Go through the following data and transcribe exactly the stretch of lines from the one holding "The image size is (566, 2576)." to the one holding "The image size is (851, 2576).", both included.

_Stored data_
────

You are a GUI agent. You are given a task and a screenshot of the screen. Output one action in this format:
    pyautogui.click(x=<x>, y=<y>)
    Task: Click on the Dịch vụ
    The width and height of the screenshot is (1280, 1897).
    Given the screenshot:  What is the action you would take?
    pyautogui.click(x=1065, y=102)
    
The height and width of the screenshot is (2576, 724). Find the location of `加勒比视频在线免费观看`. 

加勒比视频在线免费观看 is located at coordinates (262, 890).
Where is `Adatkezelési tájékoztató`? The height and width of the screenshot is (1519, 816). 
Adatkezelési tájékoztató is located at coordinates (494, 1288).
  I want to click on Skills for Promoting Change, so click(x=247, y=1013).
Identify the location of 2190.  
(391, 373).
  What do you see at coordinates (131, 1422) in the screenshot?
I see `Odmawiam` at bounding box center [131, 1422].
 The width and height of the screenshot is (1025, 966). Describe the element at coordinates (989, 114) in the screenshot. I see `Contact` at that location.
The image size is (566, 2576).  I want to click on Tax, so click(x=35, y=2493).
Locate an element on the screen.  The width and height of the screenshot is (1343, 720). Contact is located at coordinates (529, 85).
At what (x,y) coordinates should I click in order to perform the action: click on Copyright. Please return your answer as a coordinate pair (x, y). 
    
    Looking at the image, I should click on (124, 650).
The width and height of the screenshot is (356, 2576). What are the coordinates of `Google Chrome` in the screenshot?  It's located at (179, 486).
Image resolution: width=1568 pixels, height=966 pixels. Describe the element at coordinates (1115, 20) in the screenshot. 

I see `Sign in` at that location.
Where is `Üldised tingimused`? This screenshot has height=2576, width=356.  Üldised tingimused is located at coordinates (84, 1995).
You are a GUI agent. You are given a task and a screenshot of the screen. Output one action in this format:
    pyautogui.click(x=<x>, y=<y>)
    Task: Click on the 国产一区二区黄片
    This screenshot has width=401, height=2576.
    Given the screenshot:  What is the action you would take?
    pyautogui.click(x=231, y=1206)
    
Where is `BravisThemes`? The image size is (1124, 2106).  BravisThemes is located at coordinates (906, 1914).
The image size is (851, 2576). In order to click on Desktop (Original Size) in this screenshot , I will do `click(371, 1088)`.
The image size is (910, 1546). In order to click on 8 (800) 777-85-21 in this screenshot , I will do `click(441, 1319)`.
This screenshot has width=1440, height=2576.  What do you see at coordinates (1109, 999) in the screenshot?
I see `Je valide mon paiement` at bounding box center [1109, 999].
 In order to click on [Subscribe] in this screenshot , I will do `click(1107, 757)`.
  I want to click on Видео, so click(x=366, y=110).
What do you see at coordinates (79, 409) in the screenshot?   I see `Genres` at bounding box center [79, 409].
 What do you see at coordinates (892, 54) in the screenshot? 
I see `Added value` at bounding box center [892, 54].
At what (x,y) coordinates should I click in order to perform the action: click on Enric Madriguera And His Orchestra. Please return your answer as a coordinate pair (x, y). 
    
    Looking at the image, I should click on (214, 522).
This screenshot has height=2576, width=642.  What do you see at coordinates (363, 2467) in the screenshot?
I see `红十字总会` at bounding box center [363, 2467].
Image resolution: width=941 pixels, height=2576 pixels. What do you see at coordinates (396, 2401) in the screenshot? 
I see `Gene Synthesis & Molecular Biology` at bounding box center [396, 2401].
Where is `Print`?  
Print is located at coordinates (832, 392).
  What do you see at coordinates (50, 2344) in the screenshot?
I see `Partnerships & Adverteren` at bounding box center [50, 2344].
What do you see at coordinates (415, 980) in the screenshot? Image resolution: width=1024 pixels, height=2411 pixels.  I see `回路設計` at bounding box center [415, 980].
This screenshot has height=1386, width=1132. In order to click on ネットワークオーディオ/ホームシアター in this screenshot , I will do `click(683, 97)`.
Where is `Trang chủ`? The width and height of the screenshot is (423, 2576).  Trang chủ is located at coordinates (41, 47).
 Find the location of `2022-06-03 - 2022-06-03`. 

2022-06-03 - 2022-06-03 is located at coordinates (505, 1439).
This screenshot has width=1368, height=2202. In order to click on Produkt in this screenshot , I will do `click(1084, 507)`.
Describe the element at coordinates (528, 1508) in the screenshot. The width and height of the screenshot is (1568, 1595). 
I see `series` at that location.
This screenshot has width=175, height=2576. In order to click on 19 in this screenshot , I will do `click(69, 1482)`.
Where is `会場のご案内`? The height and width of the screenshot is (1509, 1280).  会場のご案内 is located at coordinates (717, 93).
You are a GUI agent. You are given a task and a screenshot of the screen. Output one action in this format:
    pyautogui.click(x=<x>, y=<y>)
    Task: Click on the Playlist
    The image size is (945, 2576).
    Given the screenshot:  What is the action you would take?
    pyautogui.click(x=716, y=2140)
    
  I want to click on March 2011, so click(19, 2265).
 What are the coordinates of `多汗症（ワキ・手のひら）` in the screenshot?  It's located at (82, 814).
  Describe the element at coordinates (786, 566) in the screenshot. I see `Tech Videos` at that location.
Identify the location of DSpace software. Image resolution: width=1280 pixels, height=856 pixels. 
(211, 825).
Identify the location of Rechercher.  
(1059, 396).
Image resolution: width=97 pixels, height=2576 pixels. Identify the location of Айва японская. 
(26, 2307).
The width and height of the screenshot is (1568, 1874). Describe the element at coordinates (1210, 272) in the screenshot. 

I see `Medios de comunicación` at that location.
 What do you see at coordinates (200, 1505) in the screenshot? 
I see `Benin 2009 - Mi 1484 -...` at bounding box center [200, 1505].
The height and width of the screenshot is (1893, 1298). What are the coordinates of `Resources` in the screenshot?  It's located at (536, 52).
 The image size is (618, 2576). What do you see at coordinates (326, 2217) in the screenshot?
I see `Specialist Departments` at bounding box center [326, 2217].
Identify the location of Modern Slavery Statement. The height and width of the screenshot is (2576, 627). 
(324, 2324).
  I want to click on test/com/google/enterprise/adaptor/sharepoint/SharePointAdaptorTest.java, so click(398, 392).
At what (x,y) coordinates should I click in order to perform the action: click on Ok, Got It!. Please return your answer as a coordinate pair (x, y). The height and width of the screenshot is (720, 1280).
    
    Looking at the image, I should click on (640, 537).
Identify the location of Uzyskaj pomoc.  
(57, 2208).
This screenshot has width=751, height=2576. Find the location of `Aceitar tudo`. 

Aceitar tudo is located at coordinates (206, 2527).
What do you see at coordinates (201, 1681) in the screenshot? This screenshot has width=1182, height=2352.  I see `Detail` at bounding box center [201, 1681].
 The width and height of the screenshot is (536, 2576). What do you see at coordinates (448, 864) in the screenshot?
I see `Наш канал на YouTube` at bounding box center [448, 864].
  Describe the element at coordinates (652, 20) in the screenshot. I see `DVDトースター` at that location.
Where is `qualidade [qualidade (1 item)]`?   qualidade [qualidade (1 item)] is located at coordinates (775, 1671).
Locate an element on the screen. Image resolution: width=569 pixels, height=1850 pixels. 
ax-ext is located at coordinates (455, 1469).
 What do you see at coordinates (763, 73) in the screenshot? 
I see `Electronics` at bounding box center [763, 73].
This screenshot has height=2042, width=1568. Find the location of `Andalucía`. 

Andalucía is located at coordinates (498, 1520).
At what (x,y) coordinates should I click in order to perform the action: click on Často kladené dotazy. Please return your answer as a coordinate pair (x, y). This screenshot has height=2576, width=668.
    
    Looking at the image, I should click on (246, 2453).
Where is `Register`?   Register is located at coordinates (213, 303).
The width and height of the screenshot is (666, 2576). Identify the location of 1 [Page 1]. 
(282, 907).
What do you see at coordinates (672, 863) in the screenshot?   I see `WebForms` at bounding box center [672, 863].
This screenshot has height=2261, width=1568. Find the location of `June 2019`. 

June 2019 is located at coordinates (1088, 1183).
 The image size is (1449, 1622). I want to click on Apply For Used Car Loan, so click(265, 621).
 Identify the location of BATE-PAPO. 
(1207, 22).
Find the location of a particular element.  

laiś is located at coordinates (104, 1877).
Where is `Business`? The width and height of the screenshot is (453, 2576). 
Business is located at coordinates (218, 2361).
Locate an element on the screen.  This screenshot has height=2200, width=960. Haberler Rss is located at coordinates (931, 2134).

────

_Response_
The image size is (566, 2576).  I want to click on Tax, so click(x=35, y=2493).
Locate an element on the screen.  The width and height of the screenshot is (1343, 720). Contact is located at coordinates (529, 85).
At what (x,y) coordinates should I click in order to perform the action: click on Copyright. Please return your answer as a coordinate pair (x, y). 
    
    Looking at the image, I should click on (124, 650).
The width and height of the screenshot is (356, 2576). What are the coordinates of `Google Chrome` in the screenshot?  It's located at (179, 486).
Image resolution: width=1568 pixels, height=966 pixels. Describe the element at coordinates (1115, 20) in the screenshot. 

I see `Sign in` at that location.
Where is `Üldised tingimused`? This screenshot has height=2576, width=356.  Üldised tingimused is located at coordinates (84, 1995).
You are a GUI agent. You are given a task and a screenshot of the screen. Output one action in this format:
    pyautogui.click(x=<x>, y=<y>)
    Task: Click on the 国产一区二区黄片
    This screenshot has width=401, height=2576.
    Given the screenshot:  What is the action you would take?
    pyautogui.click(x=231, y=1206)
    
Where is `BravisThemes`? The image size is (1124, 2106).  BravisThemes is located at coordinates (906, 1914).
The image size is (851, 2576). In order to click on Desktop (Original Size) in this screenshot , I will do `click(371, 1088)`.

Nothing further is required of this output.